28 aprile 2011

La libertà di non studiare

Sto leggendo, di Paola Mastrocola, Togliamo il disturbo. Saggio sulla libertà di non studiare. Sono arrivata quasi a metà e finora non ho trovato una sola frase con la quale sia possibile dissentire. L'autrice, come me, insegna alle superiori - anche se lei lavora in uno scientifico, e io in una scuola agli antipodi di un liceo - e descrive le stesse situazioni che io incontro ogni mattina. Nonostante una certa indulgenza al malumore e al catastrofismo, che chi non fa l'insegnante di sicuro troverà vittimista ed esagerata, il saggio è vivace, attento, talvolta anche storicamente puntuale. Per quanto ho letto finora Mastrocola si propone non solo di analizzare le cause per le quali gli adolescenti non amano lo studio (e quando mai??), ma anche di dimostrare che la massima parte del mondo che li circonda tollera, sostiene, avalla questa loro reticenza.
Molti dei ragazzi, non tutti per fortuna, sono pesantemente ignoranti, e si ritiene che la loro insipienza sia una moderna forma di conoscenza. Non provano più ammirazione, né tantomeno soggezione, per niente e per nessuno, e li si giustifica sulla base di un non meglio definito rifiuto dell'"antichità". Tanti allievi si propongono volontariamente agli insegnanti come soddisfatti imbecilli, e si suppone che la colpa sia da imputare all'insegnante stesso, che "non li sa motivare". Essi si adagiano al rigetto di qualsiasi forma di miglioramento di sé, e tale abulia la società lo accetta, con la scusa che i ragazzi bisogna lasciarli liberi (di non studiare, appunto).
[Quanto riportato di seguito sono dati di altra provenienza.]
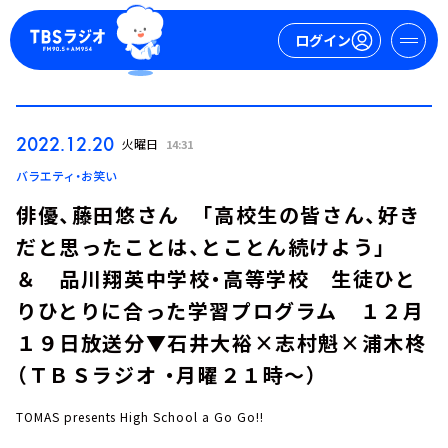
ログイン
マイページ
2022.12.20
火曜日
14:31
新規会員登録
ログイン
バラエティ・お笑い
俳優、藤田悠さん 「高校生の皆さん、好き
だと思ったことは、とことん続けよう」
＆ 品川翔英中学校・高等学校 生徒ひと
りひとりに合った学習プログラム １２月
１９日放送分▼石井大裕×志村魁×浦木柊
今日の番組表
（ＴＢＳラジオ ・月曜２１時～）
週間番組表
トピックス
TOMAS presents High School a Go Go!!
TBS Podcast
Sbagliato. Alla loro età non bisogna lasciarli liberi, se scelgono deliberatamente l'errore solo per amore dell'omologazione. Non bisogna adeguarsi alla loro piccolezza personale, o inchinarsi a raggiungere la loro bassezza cognitiva. Il compito e il merito di un maestro o di un professore è l'opposto: non deve motivare, ma insegnare bene; non deve tollerare, ma sottolineare lo sbaglio, saggiamente e con cognizione; non deve giustificare, ma pretendere il rispetto dovuto al suo ruolo e ai suoi titoli; infine, deve dare ai suoi allievi tutti gli strumenti per uscire dalla loro condizione - anche se essi credono di averla scelta - ed elevarsi, crescere, diventare più sapienti, e migliori.